INSTRUCTIONS FOR THE TASK: Each line of the entries that mentions the string "marchio" needs to be reported.

(Beginning of THE DATA)

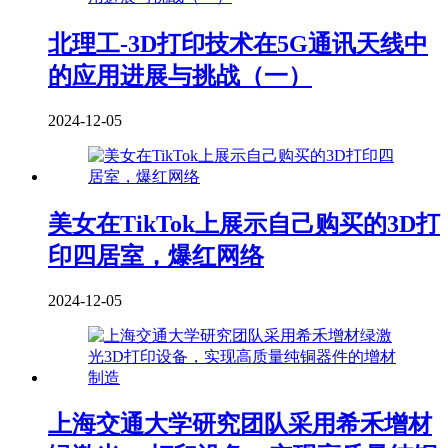
北理工-3D打印技术在5G通讯天线中
的应用进展与挑战（一）
2024-12-05
美女在TikTok上展示自己购买的3D打
印四居室，爆红网络
2024-12-05
上海交通大学研究团队采用希禾增材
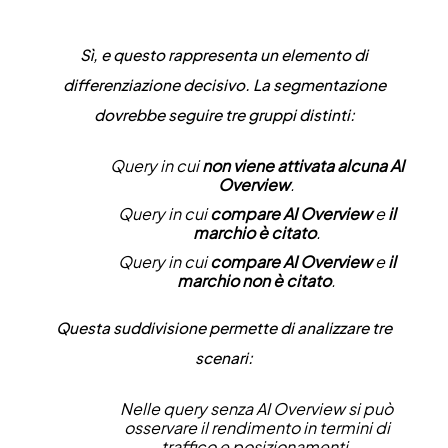
Sì, e questo rappresenta un elemento di
differenziazione decisivo. La segmentazione
dovrebbe seguire tre gruppi distinti:
Query in cui
non viene attivata alcuna AI
Overview
.
Query in cui
compare AI Overview
e
il
marchio è citato
.
Query in cui
compare AI Overview
e
il
marchio non è citato
.
Questa suddivisione permette di analizzare tre
scenari:
Nelle query senza AI Overview si può
osservare il rendimento in termini di
traffico e posizionamenti.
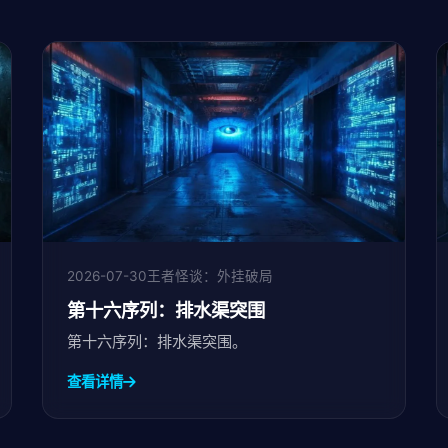
2026-07-30
王者怪谈：外挂破局
第十六序列：排水渠突围
第十六序列：排水渠突围。
查看详情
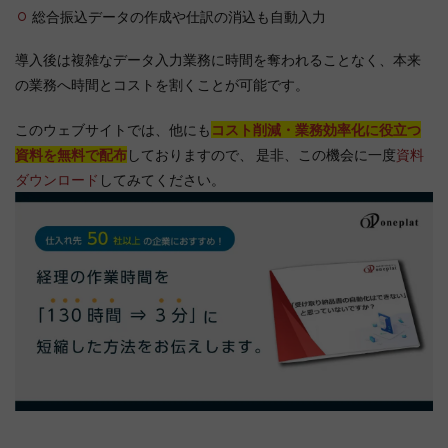
総合振込データの作成や仕訳の消込も自動入力
導入後は複雑なデータ入力業務に時間を奪われることなく、本来
の業務へ時間とコストを割くことが可能です。
このウェブサイトでは、他にも
コスト削減・業務効率化に役立つ
資料を無料で配布
しておりますので、 是非、この機会に一度
資料
ダウンロード
してみてください。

(End of THE DATA)

WRITTEN SOLUTION:
marchio è citato
marchio non è citato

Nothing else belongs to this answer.